Your point is well taken. The separateness of persons, the problem of making interpersonal comparisons of happiness, and just plain difference are serious issues, indeed. It's important to use a lot of caution in making judgments about what will and will not make people happier or better off. (And your point about the wholeness of persons is important, as well.)

But I think this cautionary principle can be taken too far. In making moral judgments and public policy it's often not possible to avoid making these sorts of judgments. And even in offering kindnesses to others, selecting gifts, taking their interests into consideration, offering them courtesies, raising our children, don't we try to figure out what will make others happy or better off?

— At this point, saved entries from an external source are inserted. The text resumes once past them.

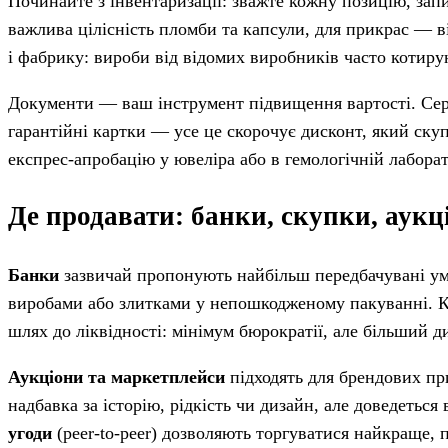
Починайте з інвентаризації: зважте кожну позицію, запи
важлива цілісність пломби та капсули, для прикрас — ві
і фабрику: вироби від відомих виробників часто котирую
Документи — ваш інструмент підвищення вартості. Серт
гарантійні картки — усе це скорочує дисконт, який скуп
експрес-апробацію у ювеліра або в гемологічній лаборат
Де продавати: банки, скупки, аук
Банки
зазвичай пропонують найбільш передбачувані ум
виробами або злитками у непошкодженому пакуванні. Ко
шлях до ліквідності: мінімум бюрократії, але більший д
Аукціони та маркетплейси
підходять для брендових пр
надбавка за історію, рідкість чи дизайн, але доведеться
угоди
(peer-to-peer) дозволяють торгуватися найкраще, 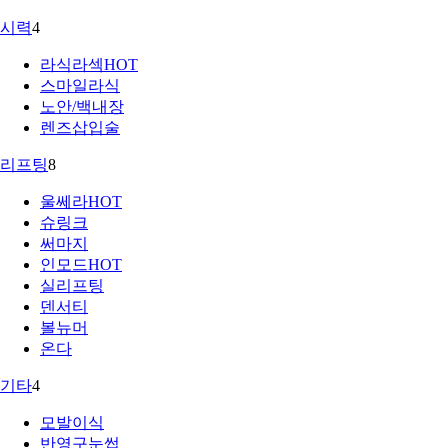
시력
4
라식라섹
HOT
스마일라식
노안/백내장
렌즈삽입술
리프팅
8
울쎄라
HOT
슈링크
써마지
인모드
HOT
실리프팅
덴서티
볼뉴머
온다
기타
4
모발이식
반영구눈썹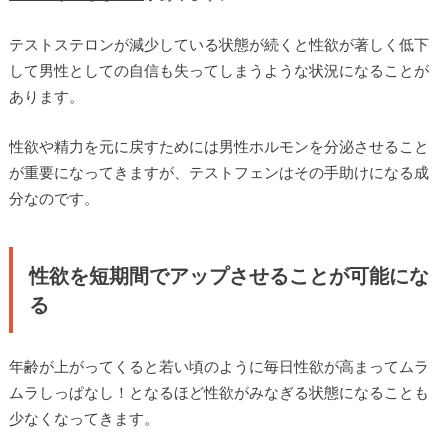
テストステロンが減少している状態が続くと性欲が著しく低下
して男性としての自信も失ってしまうような状況になることが
あります。
性欲や精力を元に戻すためには男性ホルモンを分泌させること
が重要になってきますが、テストフェンはその手助けになる成
分なのです。
性欲を短期間でアップさせることが可能にな
る
年齢が上がってくると若い頃のように毎日性欲が高まってムラ
ムラしっぱなし！となるほど性欲がみなぎる状態になることも
少なくなってきます。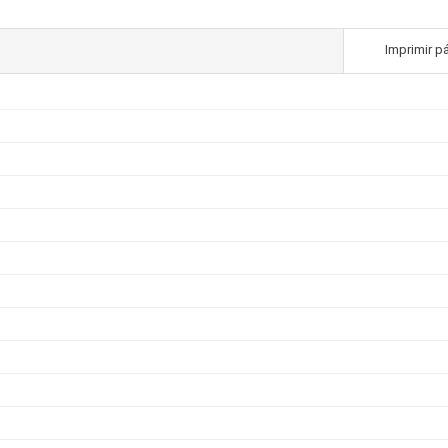
Imprimir p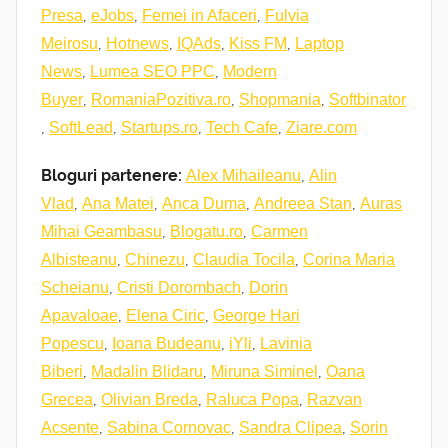
,
,
,
Presa
eJobs
Femei in Afaceri
Fulvia
,
,
,
,
Meirosu
Hotnews
IQAds
Kiss FM
Laptop
,
,
News
Lumea SEO PPC
Modern
,
,
,
Buyer
RomaniaPozitiva.ro
Shopmania
Softbinator
,
,
,
,
SoftLead
Startups.ro
Tech Cafe
Ziare.com
Bloguri partenere:
,
Alex Mihaileanu
Alin
,
,
,
,
Vlad
Ana Matei
Anca Duma
Andreea Stan
Auras
,
,
Mihai Geambasu
Blogatu.ro
Carmen
,
,
,
Albisteanu
Chinezu
Claudia Tocila
Corina Maria
,
,
Scheianu
Cristi Dorombach
Dorin
,
,
Apavaloae
Elena Ciric
George Hari
,
,
,
Popescu
Ioana Budeanu
iYli
Lavinia
,
,
,
Biberi
Madalin Blidaru
Miruna Siminel
Oana
,
,
,
Grecea
Olivian Breda
Raluca Popa
Razvan
,
,
,
Acsente
Sabina Cornovac
Sandra Clipea
Sorin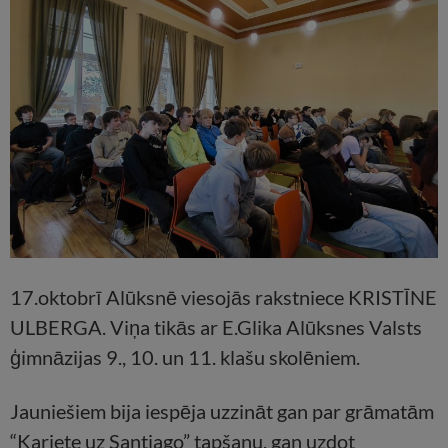
17.oktobrī Alūksnē viesojās rakstniece KRISTĪNE
ULBERGA. Viņa tikās ar E.Glika Alūksnes Valsts
ģimnāzijas 9., 10. un 11. klašu skolēniem.
Jauniešiem bija iespēja uzzināt gan par grāmatām
“Kariete uz Santjago” tapšanu, gan uzdot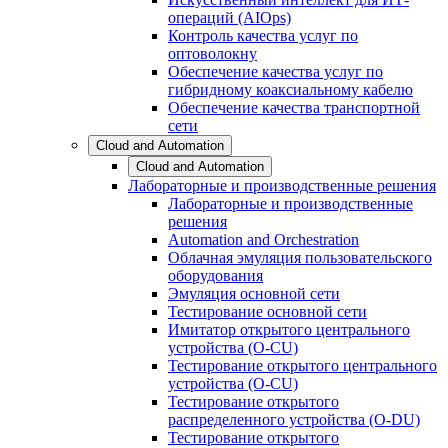
операций (AIOps)
Контроль качества услуг по
оптоволокну
Обеспечение качества услуг по
гибридному коаксиальному кабелю
Обеспечение качества транспортной
сети
Cloud and Automation
Cloud and Automation
Лабораторные и производственные решения
Лабораторные и производственные
решения
Automation and Orchestration
Облачная эмуляция пользовательского
оборудования
Эмуляция основной сети
Тестирование основной сети
Имитатор открытого центрального
устройства (O-CU)
Тестирование открытого центрального
устройства (O-CU)
Тестирование открытого
распределенного устройства (O-DU)
Тестирование открытого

Don't we even sometimes argue with our friends, lovers, and children about what will make them happy when we think they're making a mistake (say in marrying the wrong person, or eating too much)--that is, when we think we know better than they do what's good for them? We are, after all, similarly constituted, with similar bodies, histories, experiences, circumstances. I often think we're less unique than we moderns and post-moderns like to believe.

Mill's argument hinges not only, however, upon a common human nature and a shared cultural world but also upon the advantages of experience. That is to say, Mill believed that the wise will have known both the what he called "higher" sorts of pleasures possessed by, say, Socrates AND the so-called "lower" pleasures of children, pigs, and fools. Why? Because every wise person began life as a child, has probably been a fool, and has had some experience of "lower" pleasures. The pig, the child, the ignorant, the foolish, however, will only have known "lower" pleasures; they are ignorant of higher pleasures. In short, the wise know both H-pleasures and L-pleasures, while the non-wise know only L-pleasures. Though I don't think Mill's argumement was only based on empirical considerations, part of his argument is that beings who have tried both H and L pleasures report that H-pleasures are better. They are in a position to know. Those who have only experienced L-pleasures, however, are not qualified judges.